Tuesday, 16 May 2023 09:30 AM

PARIS, FRANCE/ ACCESSWIRE / May 16, 2023 / Akkadian Partners SA ("Akkadian") has announced that Akkadian Partners Fund, a Luxemburg registered securitisation fund under its management, now holds over a 5% shareholding and voting rights in Erytech SA ("Erytech").

Akkadian has conducted a detailed analysis of the merits of the proposed strategic alliance between Erytech and Pherecydes Pharma ("Pherecydes") with particular focus on the strategic alignment of the expertise between the two companies, on their market competitiveness, their future prospects and the respective valuations chosen in this merger. Following this analysis, Akkadian has concluded that the merger between Pherecydes and Erytech does not serve the interests of Erytech's shareholders.

Akkadian is willing to work constructively with Erytech's management with a view to finalizing a strategy that will enable to Erytech's significant cash resources to be effectively deployed.

Akkadian believes that the chosen market value of Pherecydes is unjustified and overvalued compared to that of Erytech. Pherecydes is on the verge of going into bankruptcy and had to undertake a €1.5 million capital increase, fully subscribed by its shareholders, in February 2023 before its General Assembly meeting scheduled in June 2023

This chosen market valuation appears solely dictated by the concern to protect Pherecydes shareholders, in particular Auriga IV Bioseeds: (i) Elaia Partners, acting on behalf of Auriga IV Bioseeds, which holds approximately 23% of the share capital of Pherecydes; (ii) Auriga Ventures III which holds approximately 3,70 % of the share capital of Erytech, (iii) the representative and joint manager of these two "Auriga" shareholdings is Mr. Franck Lescure, which constitutes a clear conflict of interest.

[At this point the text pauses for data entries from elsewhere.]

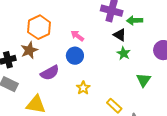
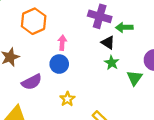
orange hexagon: (39, 27) -> (34, 21), moved
pink arrow: (77, 36) -> (62, 43), turned 56
green triangle: (144, 80) -> (135, 78), moved

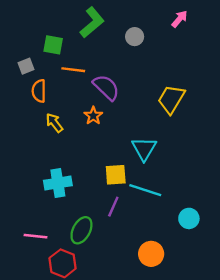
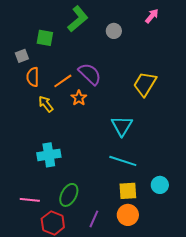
orange line: (73, 70) -> (63, 81), moved, turned -42
yellow square: (116, 175) -> (128, 191), moved
purple line: (113, 207) -> (94, 219), moved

Elaia Partners, acting on behalf of Auriga IV Bioseeds, subscribed to half of the €1.5 million capital increase of Pherecydes, i.e. well over the percentage of its shareholding in Pherecydes.

Finally, Akkadian notes that the allocation of managerial roles is entirely skewed in favour of Pherecydes, which will fill the roles of Chairman (Mr. Didier Hoch) and CEO (Mr. Thibaut du Fayet), whereas the current CEO of Erytech (Mr. Gil Beyen) would simply act as Chairman and CEO of its US entity. Specifically, he will manage seven people in the future whereas he currently manages 50 people and managed 181 people on 31 December 2021. The reasons for this are inexplicable but which might be dictated by personal and family/marital interests.

Akkadian requests that Erytech's Board of Directors immediately cease incurring costs on this transaction which clearly goes against the interests of Erytech's shareholders (already 1.2 M€ have already been spent) and focus its efforts on finding solutions that can generate short and medium term value for all Erytech's shareholders…and not for Pherecydes shareholders.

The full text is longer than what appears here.